Queer joy onstage with EgoPo’s ‘The Drag’, kicking off the company’s Queer Revolutions season. (Photo courtesy of EgoPo.)

The word “essential” gets thrown around a lot when discussing theater, often speciously, but it absolutely applies to EgoPo Classic Theater’s Queer Revolutions project. At a time when queer and trans perspectives seem dangerously marginalized, devoting a full season to the broad spectrum of LGBTQ+ experience does feel, well, revolutionary. So it gives me no pleasure to report that the first offering, The Drag, unfortunately lives up to its title.

Yes, the performance culminates in a sweeping drag ball that comes across as joyous and life-affirming. But more often than not, this high-handed and tonally inconsistent entertainment just feels like a slog.

Daring but outdated

The Drag shares its title with a 1927 play by the actor and theatrical impresario Mae West, and EgoPo describes this production as a “reworking” of the original text. (The adaptation is by local Philadelphia artists Thomas Choinacky and AZ Espinoza.) West’s melodrama dealt with topics deemed degenerate by society at the time, including queerness, gender expansiveness, adultery, and self-harm. It goes without saying that a work created nearly 100 years ago likely won’t share the enlightened perspective of our modern age, but everyone should respect and acknowledge West’s daring forward thinking, as well as her collaboration with queer artists of the time.

The authors and company of The Drag clearly have some admiration for the source material. After beginning the performance in earnest—briefly, the plot centers on a closeted businessman whose attempts to subvert his queer desires lead to tragedy—the actors begin breaking the fourth wall, talking to themselves and the audience. They discuss how they do and don’t see themselves in West’s text; how some of her outdated vocabulary and ideas are harmful; how they wish they could expand the history of the play to feel more inclusive.

Smug interruptions

Although I fundamentally disapprove of applying the morals of the present to the art of the past, I understand the impulse to question whether a piece that might do more harm than good deserves to remain in the spotlight. But the staged interjections that break away from The Drag as a play carry with them a certain undeniable smugness, as though the performers cannot wait to turn their noses up at West’s well-intentioned but perhaps lacking attempt to center a queer narrative. The subtext—which usually feels more like just text—is that little value remains in historical works unless we make them align perfectly with our current experience.

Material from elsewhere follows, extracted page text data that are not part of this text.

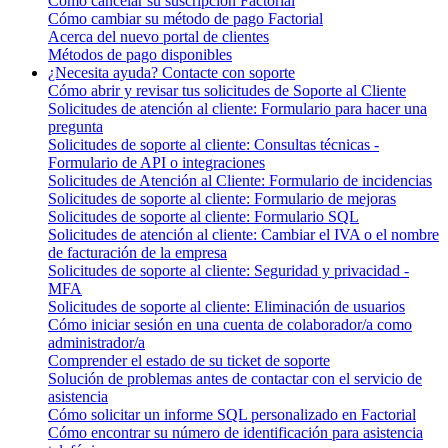
Cómo cancelar su suscripción Factorial
Cómo cambiar su método de pago Factorial
Acerca del nuevo portal de clientes
Métodos de pago disponibles
¿Necesita ayuda? Contacte con soporte
Cómo abrir y revisar tus solicitudes de Soporte al Cliente
Solicitudes de atención al cliente: Formulario para hacer una
pregunta
Solicitudes de soporte al cliente: Consultas técnicas -
Formulario de API o integraciones
Solicitudes de Atención al Cliente: Formulario de incidencias
Solicitudes de soporte al cliente: Formulario de mejoras
Solicitudes de soporte al cliente: Formulario SQL
Solicitudes de atención al cliente: Cambiar el IVA o el nombre
de facturación de la empresa
Solicitudes de soporte al cliente: Seguridad y privacidad -
MFA
Solicitudes de soporte al cliente: Eliminación de usuarios
Cómo iniciar sesión en una cuenta de colaborador/a como
administrador/a
Comprender el estado de su ticket de soporte
Solución de problemas antes de contactar con el servicio de
asistencia
Cómo solicitar un informe SQL personalizado en Factorial
Cómo encontrar su número de identificación para asistencia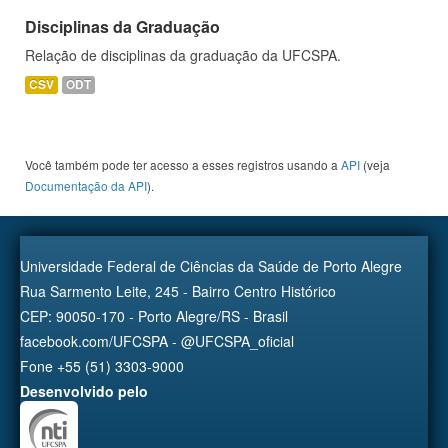
Disciplinas da Graduação
Relação de disciplinas da graduação da UFCSPA.
CSV
ODT
Você também pode ter acesso a esses registros usando a
API
(veja
Documentação da API
).
Universidade Federal de Ciências da Saúde de Porto Alegre
Rua Sarmento Leite, 245 - Bairro Centro Histórico
CEP: 90050-170 - Porto Alegre/RS - Brasil
facebook.com/UFCSPA - @UFCSPA_oficial
Fone +55 (51) 3303-9000
Desenvolvido pelo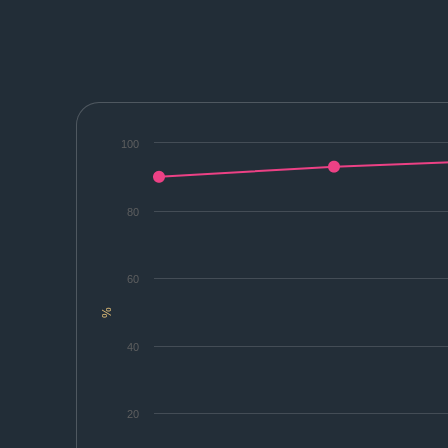
100
80
60
%
40
20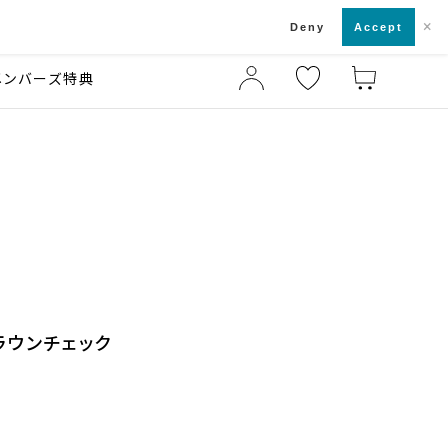
×
店舗一覧・来店予約
ド
Deny
Accept
メンバーズ特典
ラウンチェック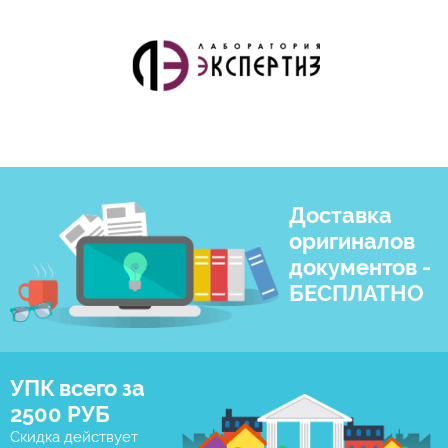
Доставка
оригиналов
документов -
БЕСПЛАТНО
УПК всего за
2500 РУБ
Скидка действует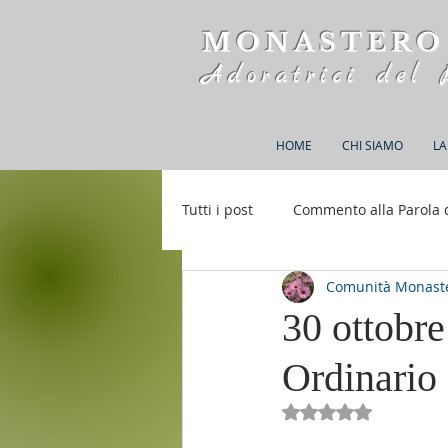
MONASTERO
Adoratrici del 
HOME
CHI SIAMO
LA
Tutti i post
Commento alla Parola 
Comunità Monaste
Rifugio S. M. della Bellezza
30 ottobr
Ordinario
Valutazione NaN st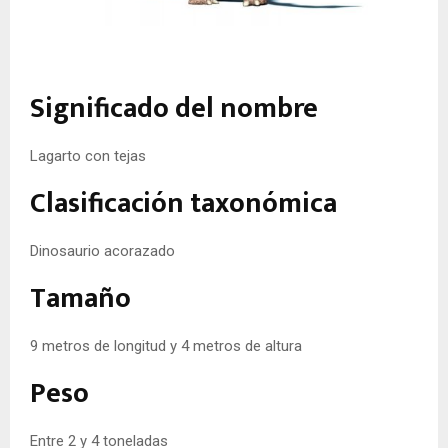
Significado del nombre
Lagarto con tejas
Clasificación taxonómica
Dinosaurio acorazado
Tamaño
9 metros de longitud y 4 metros de altura
Peso
Entre 2 y 4 toneladas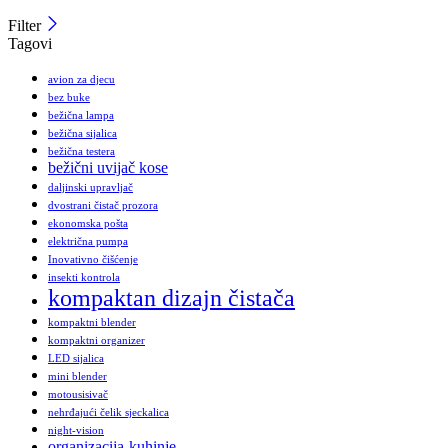
Filter
Tagovi
avion za djecu
bez buke
bežična lampa
bežična sijalica
bežična testera
bežični uvijač kose
daljinski upravljač
dvostrani čistač prozora
ekonomska pošta
električna pumpa
Inovativno čišćenje
insekti kontrola
kompaktan dizajn čistača
kompaktni blender
kompaktni organizer
LED sijalica
mini blender
motousisivač
nehrđajući čelik sjeckalica
night-vision
organizacija-kuhinje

Even more importantly, from an audience’s perspective, it doesn’t make for a compelling performance. The forced conversations—no doubt genuine, but obviously scripted—sound like what you might hear in an early rehearsal, as actors work their way into the material. There’s a reason why actors love the rehearsal process and audience members prefer a finished product.

Deconstructing The Drag

When the production does focus on the West scenes, the bawdy comedy that defined her style emerges with intermittent success. Director Rebecca Wright harnesses a broad spectrum of personalities, some of whom are better suited for the exaggerated period style than others. (I particularly enjoyed Chris Davis as a hilariously laconic pair of leaping butlers, and Donovan Lockett as the starchy father of the play’s central character.) But works in this genre rely on hairpin turns of tone, and that’s not something the company reliably achieves—especially as they continue to interrupt the action with injections of earnestness.

The production itself makes handsome use of the Christ Church performance space, with a swanky set by Chris Haig and eye-catching period costumes by Ilycia Buffaloe. And the ballroom culmination, with choreography by Paule Turner, offers everything you could wish for with regard to queer joy. But to be given the opportunity to present a historically and thematically important work from the past and instead choose to spend your running time pedantically deconstructing it feels like a missed opportunity.

What, When, Where

The Drag. By Mae West. Adapted by Thomas Choinacky and AZ Espinoza. Directed by Rebecca Wright. $20-$38. Through February 9, 2025, at Christ Church Neighborhood House, 20 N. American Street, Philadelphia. (267) 273-1414 or egopo.org.

Accessibility

Christ Church Neighborhood House is a wheelchair-accessible venue.